Nakahara: I had never imagined that kind of development, so honestly I was worried.  It was a very different Yui from the one I knew from the original novels and the radio program, even in her manner of speech.  I was also surprised to see her talking with her friends.  The contents were painful, but as the recording sessions have continued, I feel now that it was good to have those first two episodes.  I think people will feel the same way as they continue watching the story of TE.

– What was the intent in placing such a hard development in the prologue?

Yoshimune: The original novel was serialized in a gaming magazine, so we assumed that the reader already knew the Muv-Luv game series and didn’t include many detailed explanations about it.  But for people who are first experiencing Muv-Luv through the anime, we thought that we have to convey the setting in an easy-to-understand way.  We were worried that unless we made the characters’ situations and feelings understandable, Yui would just come off as an eccentric and unsympathetic character.

Nakahara: I’ve been doing the radio show and Yoshimune-san has explained things to me before, so I understood Yui’s thoughts to a certain extent, but these first two episodes make it much easier for me to grasp what she is feeling.

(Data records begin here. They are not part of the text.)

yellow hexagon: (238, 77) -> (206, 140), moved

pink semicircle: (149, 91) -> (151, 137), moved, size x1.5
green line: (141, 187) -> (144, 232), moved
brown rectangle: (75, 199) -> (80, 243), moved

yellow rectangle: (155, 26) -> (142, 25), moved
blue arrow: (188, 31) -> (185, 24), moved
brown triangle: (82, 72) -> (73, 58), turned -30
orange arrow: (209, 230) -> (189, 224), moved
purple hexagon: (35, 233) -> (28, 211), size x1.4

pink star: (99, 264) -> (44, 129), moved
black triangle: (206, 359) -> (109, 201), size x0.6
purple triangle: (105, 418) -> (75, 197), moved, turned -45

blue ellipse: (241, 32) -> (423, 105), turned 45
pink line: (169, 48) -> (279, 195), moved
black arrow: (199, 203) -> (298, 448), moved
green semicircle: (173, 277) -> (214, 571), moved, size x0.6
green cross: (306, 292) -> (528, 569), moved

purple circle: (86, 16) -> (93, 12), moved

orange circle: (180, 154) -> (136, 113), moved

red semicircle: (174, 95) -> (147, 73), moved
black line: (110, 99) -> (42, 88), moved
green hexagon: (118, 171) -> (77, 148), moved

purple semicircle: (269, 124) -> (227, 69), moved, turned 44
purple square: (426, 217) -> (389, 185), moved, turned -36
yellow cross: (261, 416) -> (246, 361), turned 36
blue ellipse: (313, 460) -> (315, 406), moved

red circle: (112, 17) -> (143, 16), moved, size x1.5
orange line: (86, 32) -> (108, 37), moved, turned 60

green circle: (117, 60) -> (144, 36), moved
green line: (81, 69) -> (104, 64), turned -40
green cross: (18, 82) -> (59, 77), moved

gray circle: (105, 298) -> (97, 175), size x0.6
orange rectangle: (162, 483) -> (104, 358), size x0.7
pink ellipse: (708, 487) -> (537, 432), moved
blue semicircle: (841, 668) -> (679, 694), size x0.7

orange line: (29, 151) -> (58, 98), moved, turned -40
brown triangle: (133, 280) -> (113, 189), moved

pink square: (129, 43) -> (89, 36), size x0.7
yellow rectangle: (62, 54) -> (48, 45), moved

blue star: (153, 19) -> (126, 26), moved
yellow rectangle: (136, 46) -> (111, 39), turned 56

Yoshimune: In that sense, I really remember you saying, after the recording for the second episode, “I don’t think I can interact normally with Ono-san (Daisuke Ono, voice of Yuuya) anymore” (laughs).

Nakahara: I may have said something like that (laughs).

Yoshimune: Having experienced that kind of battlefield in the first two episodes, Yui can’t help but be strict towards Yuuya (laughs).  When I see you gradually growing closer to Yui’s feelings, I feel how amazing being an actor is.

Nakahara: As a character’s feelings flow into me, I sometimes get so pulled along by them that I can’t tell anymore whether they are the character’s feelings or my own.  The characters and settings in TE are so well made that I may just be getting pulled along by Yui.

– Yui has a tough past, but she’s also awkward.  You really want to root for that kind of character.

Nakahara: If I was just playing her without knowing anything, I might have thought she was just a hateful character who looks down on others (laughs).  But when I think about how Yui went through the kinds of things we saw in the first two episodes to get to where she is now, I actually think it’s very adorable how she tries to put on a brave front.

Yoshimune: It’s an important part of her that she’s a young girl struggling to be a soldier.  Although she normally only shows the face of a soldier, if someone suddenly calls out to her, she might go “Huh!?” and forget her soldier-like attitude for an instant.  That’s part of what makes her charming to me (laughs).

Nakahara: Since she’s normally so cold, when she unconsciously shows a cute side, I get a little excited myself (laughs).  Yui will gradually show a little more of that cuteness as we move forward.

Yoshimune: There will be more developments for the fans who want more of that Yui (laughs).  Please look forward to it.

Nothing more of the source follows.